(MATERIAL FOR THE TASK)

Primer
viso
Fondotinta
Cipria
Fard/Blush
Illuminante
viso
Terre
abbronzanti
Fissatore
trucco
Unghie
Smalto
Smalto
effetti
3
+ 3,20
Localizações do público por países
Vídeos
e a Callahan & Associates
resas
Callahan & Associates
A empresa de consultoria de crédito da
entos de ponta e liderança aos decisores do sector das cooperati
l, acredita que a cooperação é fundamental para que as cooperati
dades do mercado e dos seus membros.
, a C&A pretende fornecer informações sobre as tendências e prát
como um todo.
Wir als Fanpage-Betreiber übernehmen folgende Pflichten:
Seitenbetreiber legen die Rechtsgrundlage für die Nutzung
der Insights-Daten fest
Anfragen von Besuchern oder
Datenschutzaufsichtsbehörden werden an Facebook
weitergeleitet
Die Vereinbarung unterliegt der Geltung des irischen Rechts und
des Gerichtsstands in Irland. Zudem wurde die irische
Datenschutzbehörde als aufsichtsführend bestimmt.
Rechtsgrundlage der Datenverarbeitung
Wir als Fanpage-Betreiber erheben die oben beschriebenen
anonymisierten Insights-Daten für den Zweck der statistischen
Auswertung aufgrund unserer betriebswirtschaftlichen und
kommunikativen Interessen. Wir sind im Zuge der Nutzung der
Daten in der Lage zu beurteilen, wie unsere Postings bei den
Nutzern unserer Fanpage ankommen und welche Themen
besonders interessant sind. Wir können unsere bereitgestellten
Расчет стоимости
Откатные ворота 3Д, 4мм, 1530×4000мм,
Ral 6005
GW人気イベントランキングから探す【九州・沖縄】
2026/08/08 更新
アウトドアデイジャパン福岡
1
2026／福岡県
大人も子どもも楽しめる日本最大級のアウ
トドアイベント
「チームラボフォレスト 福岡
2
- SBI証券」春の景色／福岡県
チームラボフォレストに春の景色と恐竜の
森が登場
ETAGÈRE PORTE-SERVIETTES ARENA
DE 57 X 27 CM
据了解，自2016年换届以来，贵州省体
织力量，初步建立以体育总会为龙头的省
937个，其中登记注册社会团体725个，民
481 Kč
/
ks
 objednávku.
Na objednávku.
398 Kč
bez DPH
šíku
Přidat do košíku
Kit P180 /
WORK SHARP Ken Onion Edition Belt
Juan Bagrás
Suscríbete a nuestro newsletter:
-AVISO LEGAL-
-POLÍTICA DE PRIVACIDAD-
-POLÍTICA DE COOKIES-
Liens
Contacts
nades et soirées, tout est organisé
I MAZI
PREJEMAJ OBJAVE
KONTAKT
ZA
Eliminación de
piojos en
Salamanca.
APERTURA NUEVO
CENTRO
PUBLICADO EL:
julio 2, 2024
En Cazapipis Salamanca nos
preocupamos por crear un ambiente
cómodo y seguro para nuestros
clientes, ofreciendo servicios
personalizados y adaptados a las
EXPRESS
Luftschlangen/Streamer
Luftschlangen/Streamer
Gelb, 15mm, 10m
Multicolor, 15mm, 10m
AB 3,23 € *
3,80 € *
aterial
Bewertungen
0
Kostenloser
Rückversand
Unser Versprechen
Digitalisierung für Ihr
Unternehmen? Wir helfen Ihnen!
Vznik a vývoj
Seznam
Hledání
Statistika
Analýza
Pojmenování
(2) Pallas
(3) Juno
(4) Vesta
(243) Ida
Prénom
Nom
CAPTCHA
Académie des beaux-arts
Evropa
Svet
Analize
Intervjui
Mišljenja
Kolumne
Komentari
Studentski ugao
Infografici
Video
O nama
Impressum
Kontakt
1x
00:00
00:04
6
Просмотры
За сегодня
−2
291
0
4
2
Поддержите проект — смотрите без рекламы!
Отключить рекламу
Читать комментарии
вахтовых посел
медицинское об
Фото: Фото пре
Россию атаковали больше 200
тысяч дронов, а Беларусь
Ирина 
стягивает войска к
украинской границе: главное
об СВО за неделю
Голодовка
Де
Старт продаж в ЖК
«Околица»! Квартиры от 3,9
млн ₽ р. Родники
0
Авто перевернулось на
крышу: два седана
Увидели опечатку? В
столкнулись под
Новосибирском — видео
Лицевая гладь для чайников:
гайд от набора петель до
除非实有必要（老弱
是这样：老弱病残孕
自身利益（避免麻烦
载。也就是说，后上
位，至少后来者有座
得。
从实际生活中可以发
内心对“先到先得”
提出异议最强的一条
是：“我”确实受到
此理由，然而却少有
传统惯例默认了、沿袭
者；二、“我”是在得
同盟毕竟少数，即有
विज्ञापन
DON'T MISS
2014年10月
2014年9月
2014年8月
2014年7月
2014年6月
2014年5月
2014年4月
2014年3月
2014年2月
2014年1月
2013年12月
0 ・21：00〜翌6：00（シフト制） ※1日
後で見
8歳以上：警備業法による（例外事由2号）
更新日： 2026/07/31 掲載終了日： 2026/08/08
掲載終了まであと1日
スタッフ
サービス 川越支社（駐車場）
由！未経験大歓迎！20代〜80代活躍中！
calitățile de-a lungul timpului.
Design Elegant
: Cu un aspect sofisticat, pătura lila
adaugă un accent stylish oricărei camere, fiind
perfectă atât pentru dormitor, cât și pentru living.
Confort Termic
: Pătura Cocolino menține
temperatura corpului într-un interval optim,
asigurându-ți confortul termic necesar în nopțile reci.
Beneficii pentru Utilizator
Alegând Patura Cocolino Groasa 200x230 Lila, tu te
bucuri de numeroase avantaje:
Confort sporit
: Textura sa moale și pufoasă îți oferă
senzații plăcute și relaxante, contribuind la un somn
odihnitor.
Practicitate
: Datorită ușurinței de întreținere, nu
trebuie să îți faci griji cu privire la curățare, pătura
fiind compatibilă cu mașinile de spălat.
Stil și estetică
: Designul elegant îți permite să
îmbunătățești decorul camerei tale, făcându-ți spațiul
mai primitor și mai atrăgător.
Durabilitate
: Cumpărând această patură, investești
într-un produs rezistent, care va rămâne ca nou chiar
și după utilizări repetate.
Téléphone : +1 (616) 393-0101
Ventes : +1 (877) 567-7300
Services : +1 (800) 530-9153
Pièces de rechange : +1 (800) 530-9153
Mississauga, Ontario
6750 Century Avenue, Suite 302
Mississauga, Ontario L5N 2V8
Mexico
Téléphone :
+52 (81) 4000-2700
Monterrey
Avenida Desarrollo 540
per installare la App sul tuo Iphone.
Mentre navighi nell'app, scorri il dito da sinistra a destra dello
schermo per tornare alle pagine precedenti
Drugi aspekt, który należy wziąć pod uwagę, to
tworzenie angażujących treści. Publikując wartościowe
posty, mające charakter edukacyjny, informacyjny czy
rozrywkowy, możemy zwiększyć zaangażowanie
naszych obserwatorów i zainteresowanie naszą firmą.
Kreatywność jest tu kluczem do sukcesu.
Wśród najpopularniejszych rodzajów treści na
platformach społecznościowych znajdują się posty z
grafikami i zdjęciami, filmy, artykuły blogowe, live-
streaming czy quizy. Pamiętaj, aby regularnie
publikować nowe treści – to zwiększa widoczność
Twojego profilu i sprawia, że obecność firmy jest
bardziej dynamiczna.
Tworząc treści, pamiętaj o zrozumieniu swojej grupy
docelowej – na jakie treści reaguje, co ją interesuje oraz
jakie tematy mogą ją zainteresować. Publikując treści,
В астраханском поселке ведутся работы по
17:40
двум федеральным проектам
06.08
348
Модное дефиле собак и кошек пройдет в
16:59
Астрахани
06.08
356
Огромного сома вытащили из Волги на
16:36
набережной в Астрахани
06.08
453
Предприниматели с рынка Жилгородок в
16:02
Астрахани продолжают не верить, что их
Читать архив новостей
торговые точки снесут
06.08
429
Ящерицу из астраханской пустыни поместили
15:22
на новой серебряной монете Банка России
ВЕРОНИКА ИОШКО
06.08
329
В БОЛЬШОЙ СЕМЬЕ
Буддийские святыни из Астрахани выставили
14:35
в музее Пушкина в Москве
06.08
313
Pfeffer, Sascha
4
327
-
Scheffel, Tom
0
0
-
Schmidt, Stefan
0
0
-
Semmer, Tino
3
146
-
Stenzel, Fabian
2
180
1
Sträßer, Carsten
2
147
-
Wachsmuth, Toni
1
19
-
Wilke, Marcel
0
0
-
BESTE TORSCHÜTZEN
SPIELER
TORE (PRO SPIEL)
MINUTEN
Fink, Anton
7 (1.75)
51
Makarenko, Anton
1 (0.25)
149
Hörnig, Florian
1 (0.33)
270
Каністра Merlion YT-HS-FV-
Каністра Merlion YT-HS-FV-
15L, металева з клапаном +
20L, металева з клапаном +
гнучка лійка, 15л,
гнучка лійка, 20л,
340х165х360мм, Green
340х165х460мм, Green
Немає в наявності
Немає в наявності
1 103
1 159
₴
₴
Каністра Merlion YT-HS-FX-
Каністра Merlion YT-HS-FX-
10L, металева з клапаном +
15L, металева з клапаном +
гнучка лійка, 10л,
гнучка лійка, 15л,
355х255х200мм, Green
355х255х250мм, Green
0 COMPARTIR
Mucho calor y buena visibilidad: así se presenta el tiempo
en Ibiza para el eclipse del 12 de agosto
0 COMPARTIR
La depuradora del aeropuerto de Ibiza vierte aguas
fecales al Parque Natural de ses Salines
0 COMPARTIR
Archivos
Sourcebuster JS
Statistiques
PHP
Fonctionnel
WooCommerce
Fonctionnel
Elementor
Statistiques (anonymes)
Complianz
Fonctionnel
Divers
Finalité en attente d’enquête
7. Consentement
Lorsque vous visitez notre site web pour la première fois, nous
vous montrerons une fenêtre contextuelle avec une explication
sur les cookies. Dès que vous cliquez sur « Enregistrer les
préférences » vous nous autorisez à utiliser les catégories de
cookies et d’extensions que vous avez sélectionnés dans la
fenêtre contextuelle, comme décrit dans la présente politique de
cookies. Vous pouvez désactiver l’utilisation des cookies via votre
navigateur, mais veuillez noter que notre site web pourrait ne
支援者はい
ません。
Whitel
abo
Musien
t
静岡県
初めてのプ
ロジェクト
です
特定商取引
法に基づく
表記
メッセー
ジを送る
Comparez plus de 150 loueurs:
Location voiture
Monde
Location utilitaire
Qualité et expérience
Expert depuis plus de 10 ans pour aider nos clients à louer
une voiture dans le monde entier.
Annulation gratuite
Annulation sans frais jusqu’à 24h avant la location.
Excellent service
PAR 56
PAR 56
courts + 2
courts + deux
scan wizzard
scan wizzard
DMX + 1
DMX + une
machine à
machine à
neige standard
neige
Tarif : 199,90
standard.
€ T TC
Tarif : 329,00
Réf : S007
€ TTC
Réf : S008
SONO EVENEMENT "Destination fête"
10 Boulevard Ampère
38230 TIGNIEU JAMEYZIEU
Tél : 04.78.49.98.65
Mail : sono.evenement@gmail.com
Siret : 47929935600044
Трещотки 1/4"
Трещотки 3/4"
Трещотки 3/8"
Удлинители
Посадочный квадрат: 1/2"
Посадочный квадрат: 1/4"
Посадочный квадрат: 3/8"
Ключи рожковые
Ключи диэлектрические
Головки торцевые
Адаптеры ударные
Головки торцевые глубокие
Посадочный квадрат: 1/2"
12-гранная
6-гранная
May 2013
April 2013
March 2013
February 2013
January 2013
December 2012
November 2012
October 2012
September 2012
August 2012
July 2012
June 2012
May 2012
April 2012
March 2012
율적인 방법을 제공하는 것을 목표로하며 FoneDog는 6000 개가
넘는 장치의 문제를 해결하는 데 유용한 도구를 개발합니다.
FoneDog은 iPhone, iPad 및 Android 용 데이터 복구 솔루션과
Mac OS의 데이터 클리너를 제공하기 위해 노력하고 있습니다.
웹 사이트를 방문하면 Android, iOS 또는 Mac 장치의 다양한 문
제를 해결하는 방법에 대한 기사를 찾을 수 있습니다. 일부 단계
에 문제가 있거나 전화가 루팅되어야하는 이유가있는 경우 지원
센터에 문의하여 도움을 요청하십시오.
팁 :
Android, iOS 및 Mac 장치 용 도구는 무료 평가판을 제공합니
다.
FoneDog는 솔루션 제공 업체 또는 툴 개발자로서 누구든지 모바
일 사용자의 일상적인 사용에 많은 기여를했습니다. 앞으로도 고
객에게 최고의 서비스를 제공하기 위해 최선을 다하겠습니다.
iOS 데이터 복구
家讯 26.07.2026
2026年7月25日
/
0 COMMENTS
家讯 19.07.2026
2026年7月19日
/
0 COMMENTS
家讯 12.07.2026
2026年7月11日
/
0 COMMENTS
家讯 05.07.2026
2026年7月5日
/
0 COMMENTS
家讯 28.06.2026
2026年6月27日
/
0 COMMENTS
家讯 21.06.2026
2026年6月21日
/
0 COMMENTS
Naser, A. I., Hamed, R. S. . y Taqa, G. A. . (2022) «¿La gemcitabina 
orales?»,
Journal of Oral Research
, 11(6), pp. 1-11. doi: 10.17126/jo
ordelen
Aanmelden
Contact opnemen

(End MATERIAL FOR THE TASK)

▶ DESCRIPTION OF THE TASK
In the material above, report how many lines hold the word "nous", and add nothing to the figure.

▶ RESPONSE BOX
2